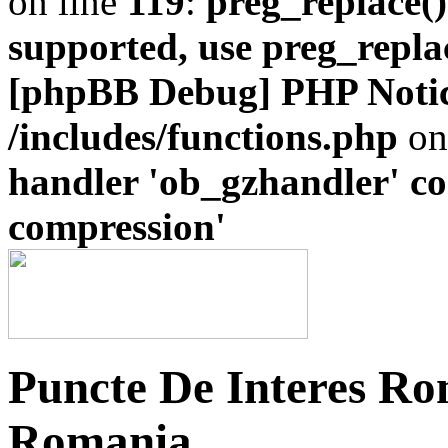
on line
119
:
preg_replace()
supported, use preg_repla
[phpBB Debug] PHP Noti
/includes/functions.php
on
handler 'ob_gzhandler' con
compression'
Puncte De Interes Ro
Romania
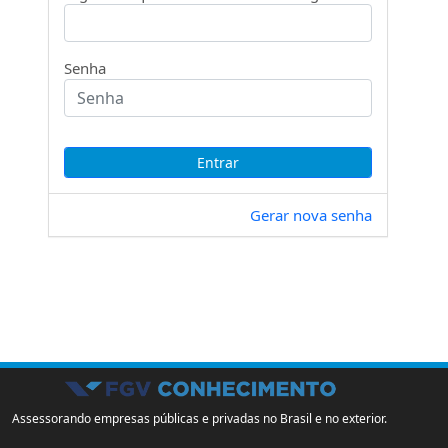
Senha
Gerar nova senha
Assessorando empresas públicas e privadas no Brasil e no exterior.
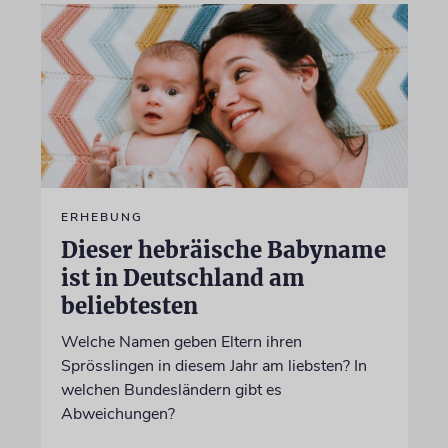
ERHEBUNG
Dieser hebräische Babyname
ist in Deutschland am
beliebtesten
Welche Namen geben Eltern ihren
Sprösslingen in diesem Jahr am liebsten? In
welchen Bundesländern gibt es
Abweichungen?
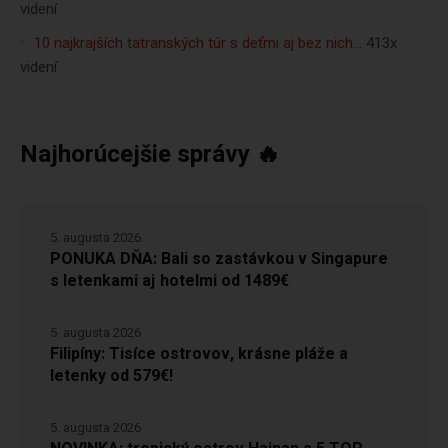
videní
10 najkrajších tatranských túr s deťmi aj bez nich…
413x
videní
Najhorúcejšie správy 🔥
5. augusta 2026
PONUKA DŇA: Bali so zastávkou v Singapure
s letenkami aj hotelmi od 1489€
5. augusta 2026
Filipíny: Tisíce ostrovov, krásne pláže a
letenky od 579€!
5. augusta 2026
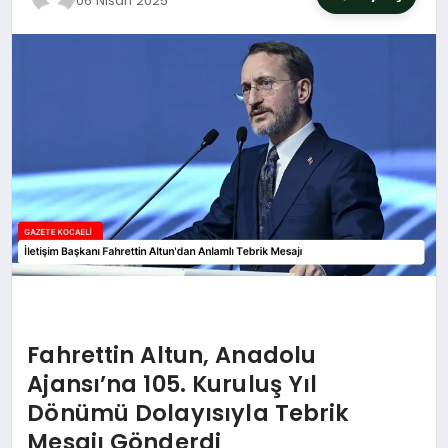
06 Nisan 2025
SIYASET
YAŞAM
DÜNYA
SAĞLIK
EĞITIM
Fahrettin Altun, Anadolu
Ajansı’na 105. Kuruluş Yıl
Dönümü Dolayısıyla Tebrik
Mesajı Gönderdi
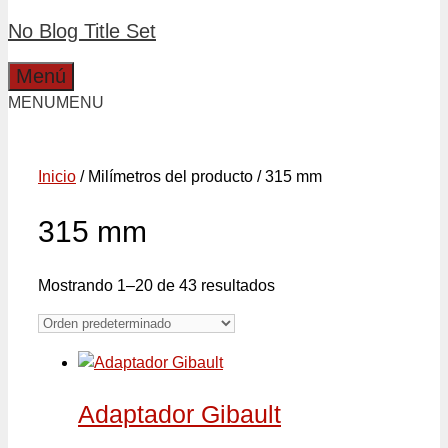
No Blog Title Set
Menú
MENU
MENU
Inicio
/ Milímetros del producto / 315 mm
315 mm
Mostrando 1–20 de 43 resultados
Adaptador Gibault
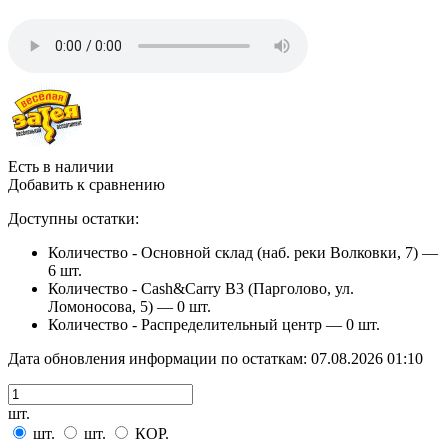
Есть в наличии
Добавить к сравнению
Доступны остатки:
Количество - Основной склад (наб. реки Волковки, 7) —
6 шт.
Количество - Cash&Carry B3 (Парголово, ул.
Ломоносова, 5) —
0 шт.
Количество - Распределительный центр —
0 шт.
Дата обновления информации по остаткам:
07.08.2026 01:10
шт.
шт.
шт.
КОР.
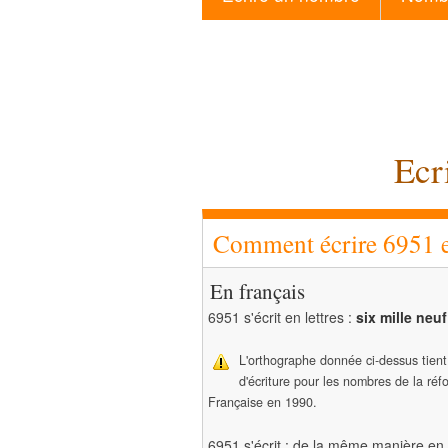
Ecr
Comment écrire 6951 en
En français
6951 s'écrit en lettres :
six mille neu
L'orthographe donnée ci-dessus tien
d'écriture pour les nombres de la ré
Française en 1990.
6951 s'écrit : de la même manière en 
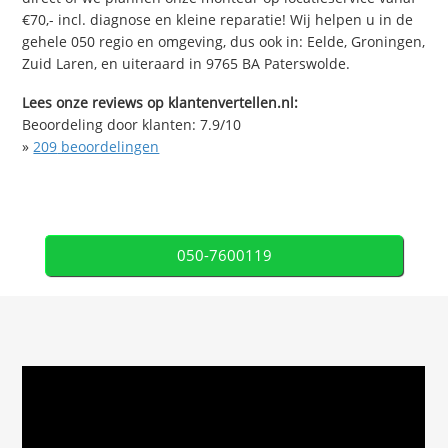
€70,- incl. diagnose en kleine reparatie! Wij helpen u in de
gehele 050 regio en omgeving, dus ook in: Eelde, Groningen,
Zuid Laren, en uiteraard in 9765 BA Paterswolde.
Lees onze reviews op klantenvertellen.nl:
Beoordeling door klanten:
7.9
/
10
»
209
beoordelingen
050-7600119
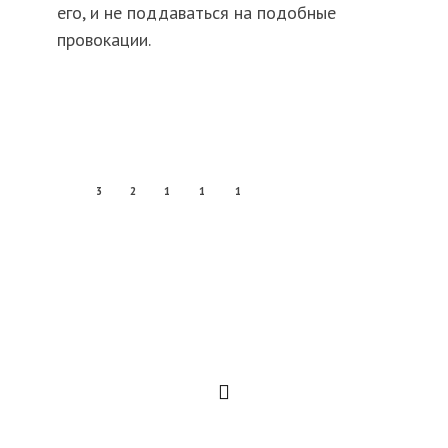
его, и не поддаваться на подобные
провокации.
3
2
1
1
1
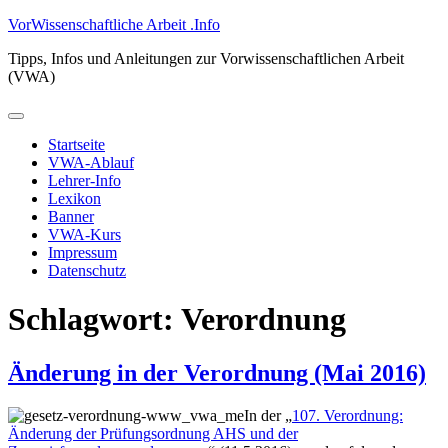
Zum
VorWissenschaftliche Arbeit .Info
Inhalt
Tipps, Infos und Anleitungen zur Vorwissenschaftlichen Arbeit
springen
(VWA)
Primäres
Menü
Startseite
VWA-Ablauf
Lehrer-Info
Lexikon
Banner
VWA-Kurs
Impressum
Datenschutz
Schlagwort:
Verordnung
Änderung in der Verordnung (Mai 2016)
In der „
107. Verordnung:
Änderung der Prüfungsordnung AHS und der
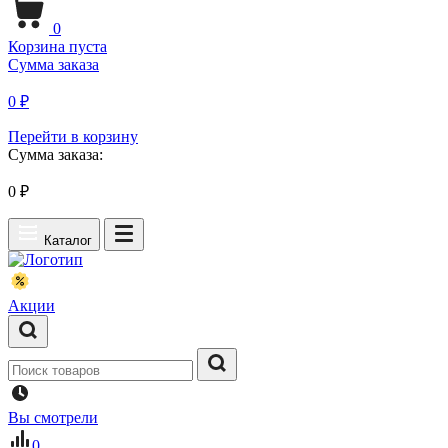
0
Корзина пуста
Сумма заказа
0 ₽
Перейти в корзину
Сумма заказа:
0
₽
Каталог
Акции
Вы смотрели
0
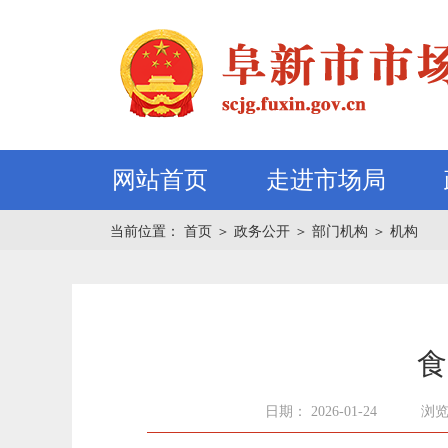
网站首页
走进市场局
当前位置：
首页
＞
政务公开
＞
部门机构
＞
机构
食
日期： 2026-01-24
浏览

——

What you have to do: Using the records above, pull out each line where the word "Количество" occurs.

Result:
Количество - Основной склад (наб. реки Волковки, 7) —
Количество - Cash&Carry B3 (Парголово, ул.
Количество - Распределительный центр —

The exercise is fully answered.